A. The view that Jews are specially emotional cannot be the answer, since many peoples are known for their passion. But does being emotional make you a good artist? Does an artist have to be emotional?
Is it that the Jewish mentality tends to make one curious about the truth, giving a Jewish artist a gist of insight and an ability to depict what he/she sees. But granted that there is a Jewish concern for truth, is this not more evident in religion, law, philosophy, literature and science?
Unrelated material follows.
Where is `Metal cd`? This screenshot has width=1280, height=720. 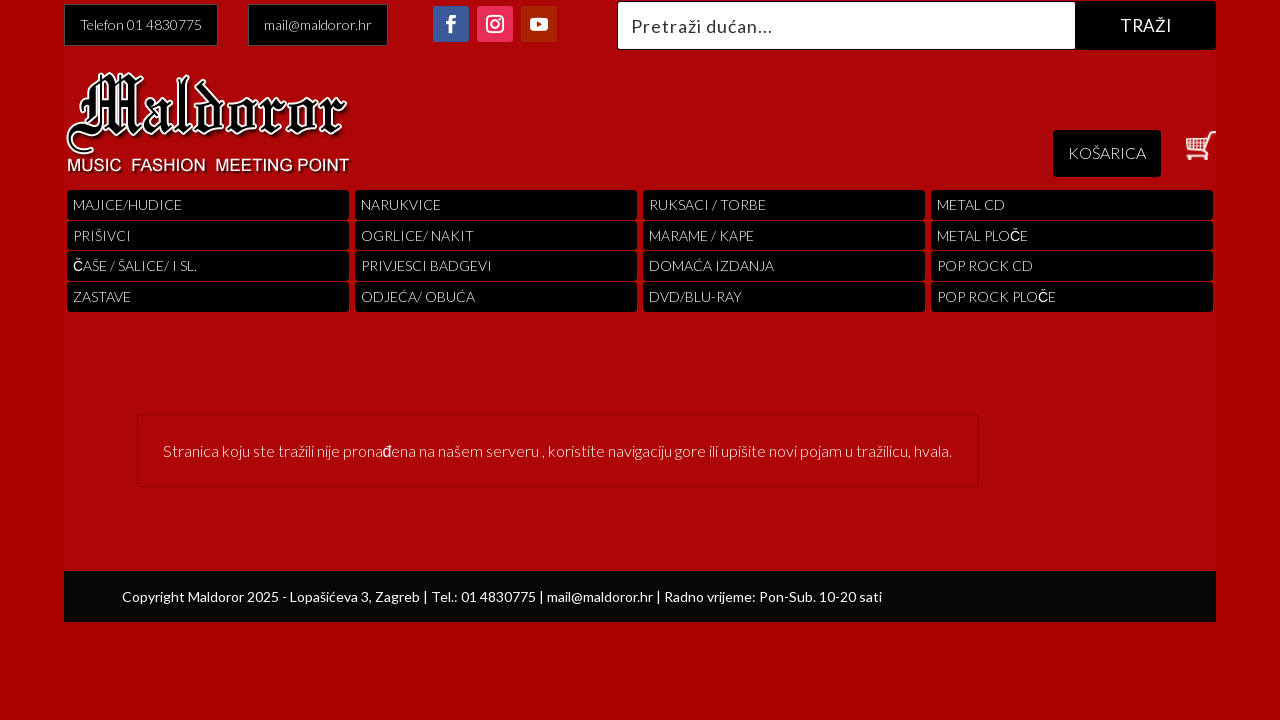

Chagall may have come close to the answer with his whimsical mood, which expresses the paradoxes of life that are all too familiar to the Jew. Ben Shahn, when given a degree by Princeton University, was said to display “sympathy for mankind, exhibiting in his work a grave laughter at the follies of our race and a sensitive compassion for its sufferings”. Shahn himself quoted Blake, who said in his “Marriage of Heaven and Hell” that “the righteous indignation over injustice is the truest worship of God”.
Yet none of this proves that there is one Jewish art style – in other words, that Chagall, Shahn or anyone else is typical of Jewish artists – and hence all we can reasonably do may be to take Jewish artists on a case-by-case basis and ask each one in what sense they and their work is Jewish. A consensus may emerge, but I doubt it.